Looking for parents to take part in an Irish survey on children’s eating habits and parental feeding practices
| Looking for parents to take part in an Irish survey on children’s eating habits and parental feeding practices           |
06/05/2014 21:15 - Childrens Health (Locality: Galway)
Title of project: Children’s eating habits and parental feeding practices: an Irish study.
You are being invited to take part in a research study. Before you decide to participate, it is important for you to know why the research is being carried out and what is involved in the project. If there is anything that you are not clear about, I will be happy to discuss any matters with you. By taking part in the survey you will have to opportunity to be included in a prize draw to win one of four One for All vouchers (worth 20 Euros each).
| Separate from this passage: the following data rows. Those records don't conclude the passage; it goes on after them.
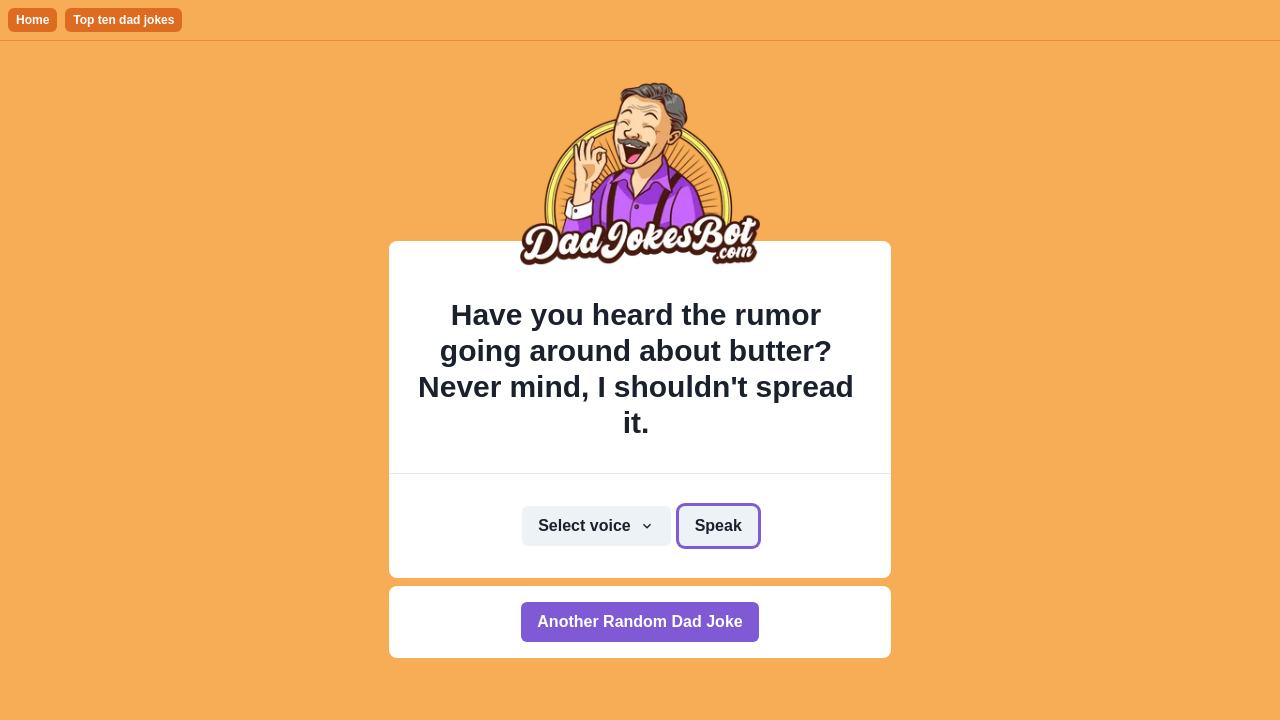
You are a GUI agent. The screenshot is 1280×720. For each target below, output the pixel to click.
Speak (718, 525)
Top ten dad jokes (123, 20)
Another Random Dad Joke (639, 621)
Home (32, 20)
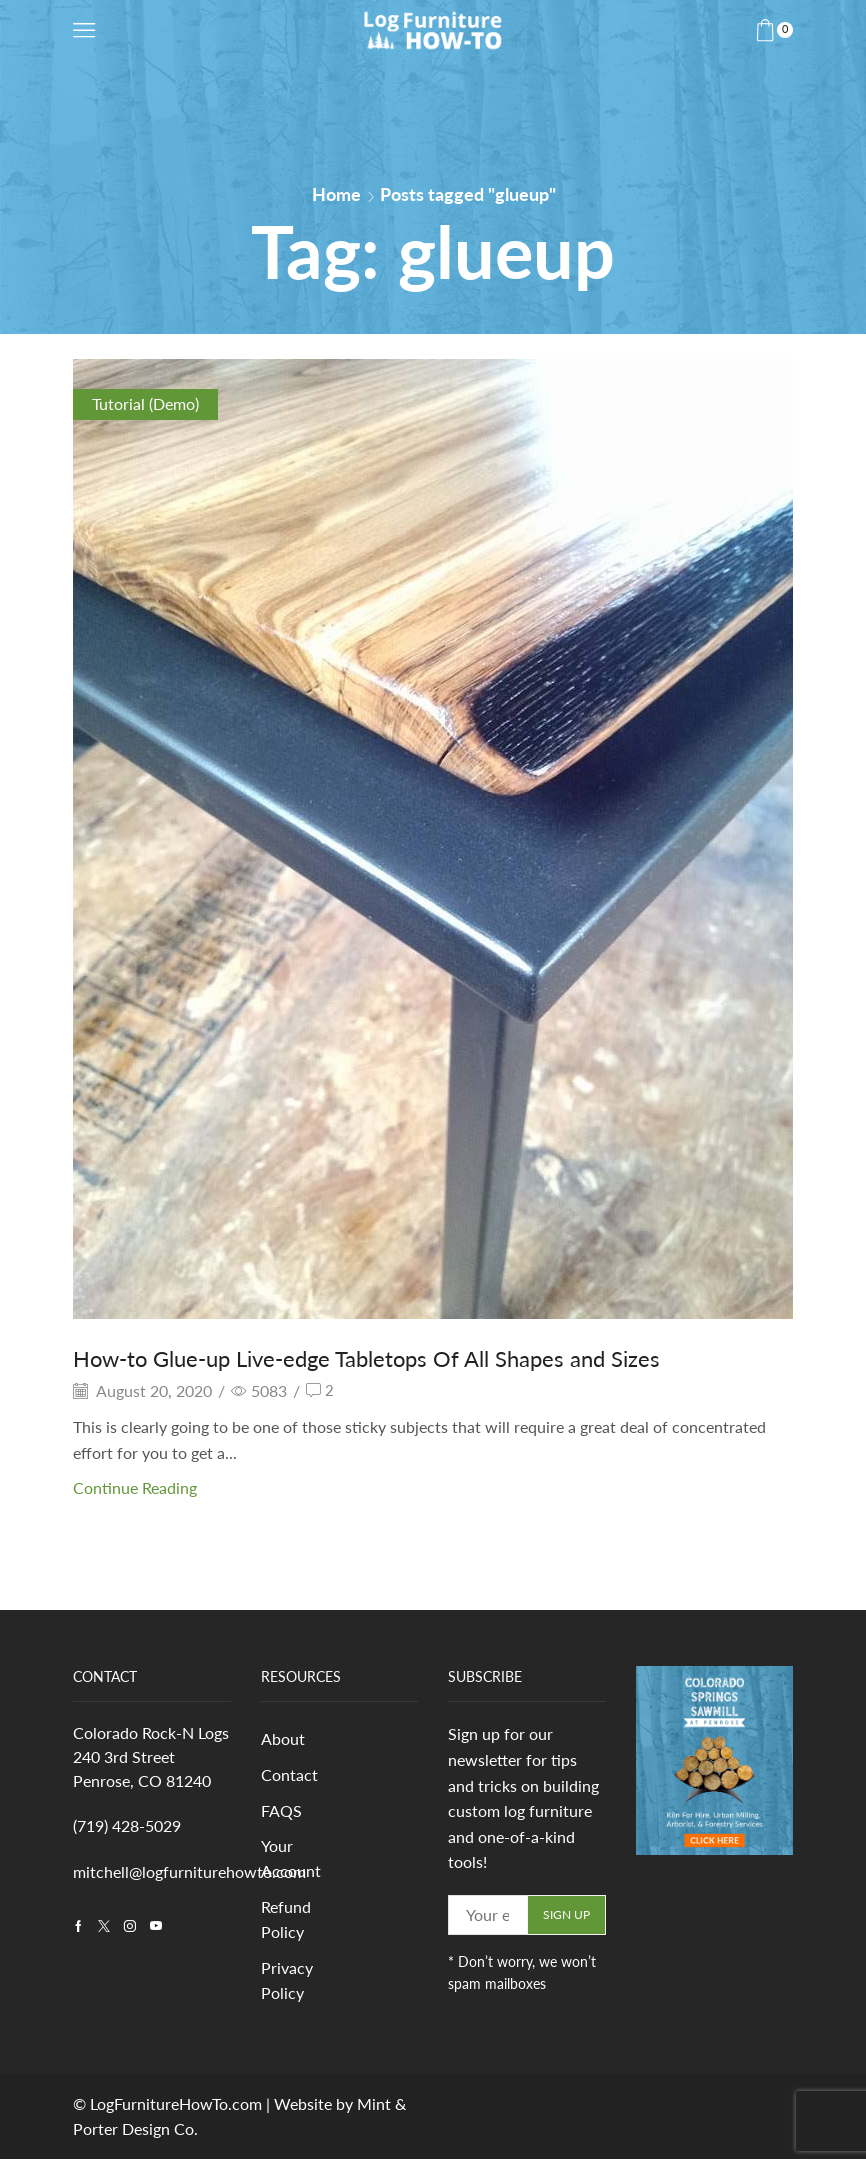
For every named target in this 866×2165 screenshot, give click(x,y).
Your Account (291, 1861)
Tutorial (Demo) (145, 403)
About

Who is doing the research?
This research is being carried out by Sorcha Handley, who is a Health Psychology Masters student at the National University of Ireland Galway. Sorcha’s project is being supervised by Dr. Caroline Heary, and Dr. Jane Walsh who are Health Psychologists and Lecturers in the School of Psychology at the National University of Ireland, Galway.
What is the research about?
The study will examine if there is a relationship between children’s ability to self-regulate and feeding practices that parents may use to manage children’s food intake. The study aims to help us understand how children’s characteristics may influence the feeding strategies that parents use.
Who is being asked to take part in the research?
Irish parents with children in the 3-9 age bracket. Parents with more than one child in this age bracket will be asked to select the eldest child in this age range.
What will it involve if I take part?
In order to find out about how children respond to and approach food and their general self-regulation abilities you will be asked to complete a questionnaire.